Makes me wonder why you never see comments like that with languages where you have to manage the memory yourself, which is very error prone unless you really know what you are doing. Or with interpreted languages that are famously slow, like ruby or python. It doesn't even matter when it's typescript, it's just the fact that JS is what will run at the end.
If you ever got this feeling of "too bad it's js", may I ask: Why?
JavaScript is different, as it is the only language that can reliably run on modern-day browsers, which gives it a kind of reach that no other language can match. If you want to do anything interesting on the web, you have to deal with JavaScript, even if you don't like the language.
What I hate about them is two things:
1. Rules for semicolons. Sometimes you feel like a nut; sometimes you don't.
2. = and ==. Ugh. The Bug Maker.
3. + for concatenation. Yikes!
4. Arrays are objects except when they're not but objects aren't arrays. :-(
JS is essentially Lisp w/o parens. Everything is an object. Everything is by reference. And everything is mutable. Lisp is what we use on the backend and these two are kissing cousins.
Sure it has its quirks, but with modern tooling, the idea that you can't build good software in JS is ridiculous.
[ ] Will probably be abandoned in less than a year
[ ] If it does not get abandoned, it will not follow semantic versioning and introduce breaking changes outside of major releases. A routine `npm upgrade` may or may not break everything
[ ] If it follows semantic versioning, there will probably be a major release with breaking changes every few months
[ ] Probably has a 500MB+ dependency tree
[ ] Frequently has security issues with a dependency 4 levels deep and you can't upgrade without conflict with another library or because a dependency 2 levels deep is abandoned
Do these issues exist in other languages? Sure but those incidents are quite rare and isolated. But these issues happen *way* too often in the JS ecosystem.
Java, Python, Erlang and some other languages come with detailed documentation of the language and runtime which is sufficient to use the language. You are NOT at the mercy of StackOverflow and Google SEO Spammers if you want to answer simple questions.
In Javascript they blew up the tower of babel and dispersed the manual to the 4000 corners of a hypercube.
There are ways to compensate (MDN, the official ECMA docs punch above their readership weight, ...) and I have a feeling that the frenetic progress has slowed in the last two years but I dread teaching anybody else Javascript since I can't ground it in a epistemology the way I can with Python and Java.
I do say though, I find the modern tool chains we have to use to effective leverage modules & use them on the web to be a bit of an abomination.

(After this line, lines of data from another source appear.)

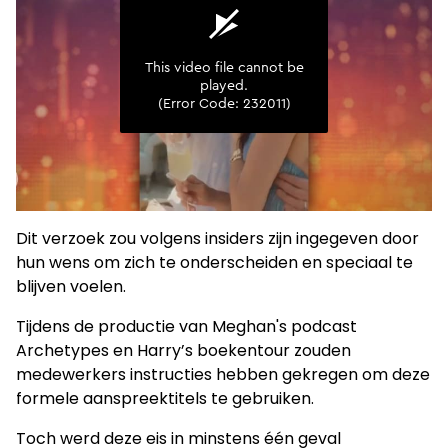
Dit verzoek zou volgens insiders zijn ingegeven door
hun wens om zich te onderscheiden en speciaal te
blijven voelen.
Tijdens de productie van Meghan's podcast
Archetypes en Harry’s boekentour zouden
medewerkers instructies hebben gekregen om deze
formele aanspreektitels te gebruiken.
Toch werd deze eis in minstens één geval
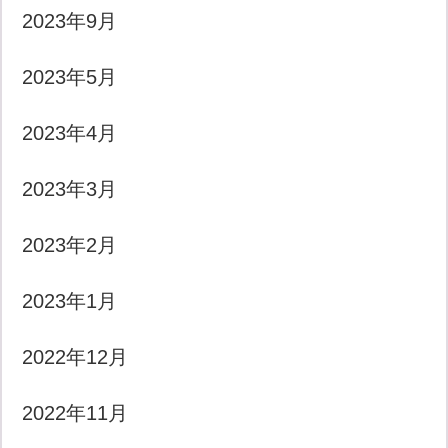
2023年9月
2023年5月
2023年4月
2023年3月
2023年2月
2023年1月
2022年12月
2022年11月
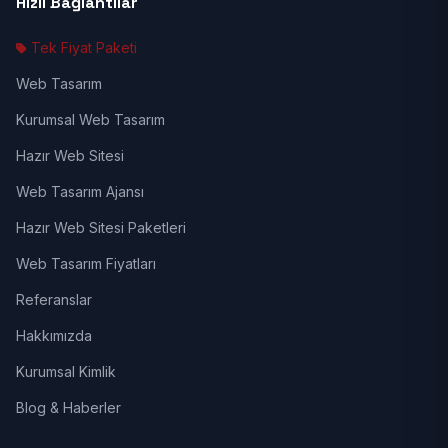
Hızlı Bağlantılar
Tek Fiyat Paketi
Web Tasarım
Kurumsal Web Tasarım
Hazır Web Sitesi
Web Tasarım Ajansı
Hazır Web Sitesi Paketleri
Web Tasarım Fiyatları
Referanslar
Hakkımızda
Kurumsal Kimlik
Blog & Haberler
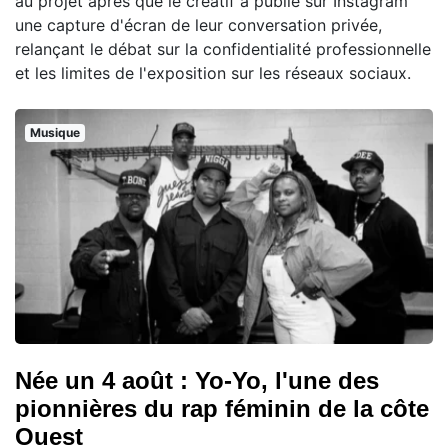
au projet après que le créatif a publié sur Instagram
une capture d'écran de leur conversation privée,
relançant le débat sur la confidentialité professionnelle
et les limites de l'exposition sur les réseaux sociaux.
Musique
Née un 4 août : Yo-Yo, l'une des
pionnières du rap féminin de la côte
Ouest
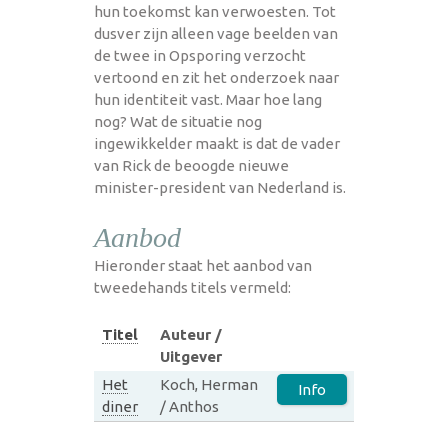
hun toekomst kan verwoesten. Tot
dusver zijn alleen vage beelden van
de twee in Opsporing verzocht
vertoond en zit het onderzoek naar
hun identiteit vast. Maar hoe lang
nog? Wat de situatie nog
ingewikkelder maakt is dat de vader
van Rick de beoogde nieuwe
minister-president van Nederland is.
Aanbod
Hieronder staat het aanbod van
tweedehands titels vermeld:
Titel
Auteur /
Uitgever
Het
Koch, Herman
Info
diner
/ Anthos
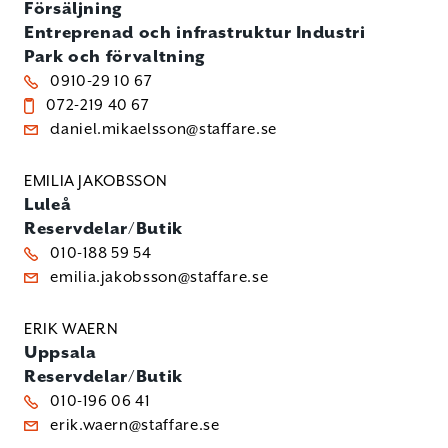
Försäljning
Entreprenad och infrastruktur
Industri
Park och förvaltning
0910-29 10 67
072-219 40 67
daniel.mikaelsson@staffare.se
EMILIA JAKOBSSON
Luleå
Reservdelar/Butik
010-188 59 54
emilia.jakobsson@staffare.se
ERIK WAERN
Uppsala
Reservdelar/Butik
010-196 06 41
erik.waern@staffare.se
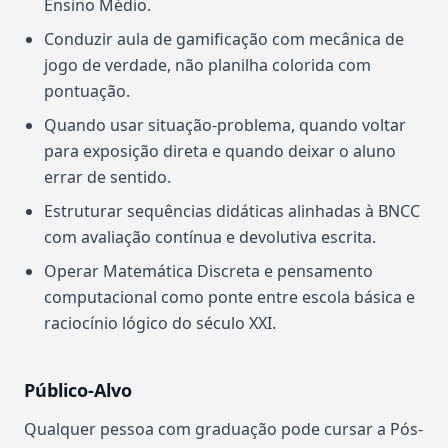
Ensino Médio.
Conduzir aula de gamificação com mecânica de
jogo de verdade, não planilha colorida com
pontuação.
Quando usar situação-problema, quando voltar
para exposição direta e quando deixar o aluno
errar de sentido.
Estruturar sequências didáticas alinhadas à BNCC
com avaliação contínua e devolutiva escrita.
Operar Matemática Discreta e pensamento
computacional como ponte entre escola básica e
raciocínio lógico do século XXI.
Público-Alvo
Qualquer pessoa com graduação pode cursar a Pós-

There are much much better tools now, and it's a legit hard real problem, one faced by few other languages, but it has sullied what used to be an elegant & clear what-you-see-is-what-you-get (WYSIWYG) system with something arcane & difficult.
Also, async/await made it tolerable for people that are not used to callback/promise chains (which is anyone that didn’t do comprehensive JavaScript before 2015). It’s like skipping the rough years, lucky y’all:
Javascript can't access the file system, what good would it be for most command line programs?
Python seemed like a far better choice until they abandoned 2.x because of their Unicode fetish. There are hints that 4.0 won't happen.
C, C++, C#, Java, Clojure, Rust, Pascal all seem like better ways to go for the command line.
I do think Dart is the best of both worlds though. Having real types, not hacked together typescript stuff is very good. That's the other thing the nodejs ecosystem feels like a bunch of duct tape slap together again and again
But matured and grew over most of it’s mistakes and problems.
Without typings it’s still not very scalable, but TypeScript elegantly fixed this issue.
If people hate it it’s their problem, not the language. Either they don’t really know it or they don’t really understand its area of applicability.